## Brief
Retype the data in its entirety, with no word changed.

::: Dataset extract

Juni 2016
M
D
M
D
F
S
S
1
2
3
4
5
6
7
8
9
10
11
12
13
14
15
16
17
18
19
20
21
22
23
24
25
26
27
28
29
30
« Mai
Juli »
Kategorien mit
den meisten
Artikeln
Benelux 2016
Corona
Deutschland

::::::

## Final answer
Juni 2016
M
D
M
D
F
S
S
1
2
3
4
5
6
7
8
9
10
11
12
13
14
15
16
17
18
19
20
21
22
23
24
25
26
27
28
29
30
« Mai
Juli »
Kategorien mit
den meisten
Artikeln
Benelux 2016
Corona
Deutschland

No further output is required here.